Désert polaire (EUNIS H5.1) – Le désert froid arctique d'Europe
Le désert polaire (EUNIS H5.1) est un habitat arctique situé au nord ou au-dessus de la zone de toundra. Il se caractérise par des températures estivales extrêmement basses (moyenne < 2 °C), de très faibles précipitations (< 200 mm/an) et un couvert végétal fragmentaire (1–10 %) sur substrat pierreux et graveleux. Les plantes ligneuses et les laîches sont absentes. La végétation est composée de quelques plantes vasculaires spécialisées, de mousses et de lichens crustacés. Cet habitat est considéré comme quasi menacé (Near Threatened).
Einordnung
- Originalbezeichnung
- Polar desert
- EUNIS
- H5.1 – Fjell-fields and other freeze-thaw features with very sparse or no vegetation
- EU-28
- -
- EU-28+
- Near Threatened
L'essentiel en bref
- Code EUNIS : H5.1 – Fjell-fields and other freeze-thaw features with very sparse or no vegetation
- Caractéristiques sommaires : désert arctique avec des températures estivales extrêmement basses, de faibles précipitations et une végétation clairsemée (couverture < 10 %)
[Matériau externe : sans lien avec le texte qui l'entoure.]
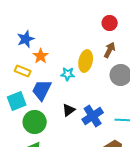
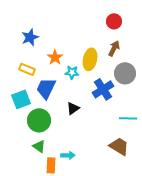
orange star: (41, 56) -> (55, 57), moved
blue cross: (93, 116) -> (103, 89), moved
- Principal facteur abiotique : température moyenne estivale < 2 °C
- Répartition en Europe : îles de la haute Arctique dans la mer de Barents (Svalbard, Terre François-Joseph, île Victoria, Nouvelle-Zemble) ainsi que dans les étages alpins du Svalbard au-dessus de 200–500 m
- Statut Liste rouge : Near Threatened (quasi menacé) – évaluation UE28+
- Protection DHFF : ce type d'habitat ne figure pas à l'annexe I de la directive Habitats-Faune-Flore
- État de conservation selon l'article 17 : non indiqué dans les données sources
Le désert polaire fait partie des habitats terrestres les plus extrêmes d'Europe. La végétation n'est présente que sous la forme de plantes à fleurs, de mousses et de lichens isolés, adaptés au froid et à la sécheresse. Le changement climatique constitue une menace sérieuse, car une légère augmentation de la température peut déjà altérer cette composition spécifique si particulière.
Qu'est-ce qu'un désert polaire ? – Définition et classification EUNIS
Le désert polaire est un type d'habitat circumpolaire arctique qui succède à la toundra arctique vers le nord ou en altitude. Il partage avec les déserts « véritables » (chauds) une extrême pauvreté en précipitations (moins de 200 mm par an) et une très courte période de végétation. Sur les rives de l'Isfjord au Svalbard, région favorisée par le courant nord-atlantique, la période de croissance ne dure par exemple que 40 à 50 jours.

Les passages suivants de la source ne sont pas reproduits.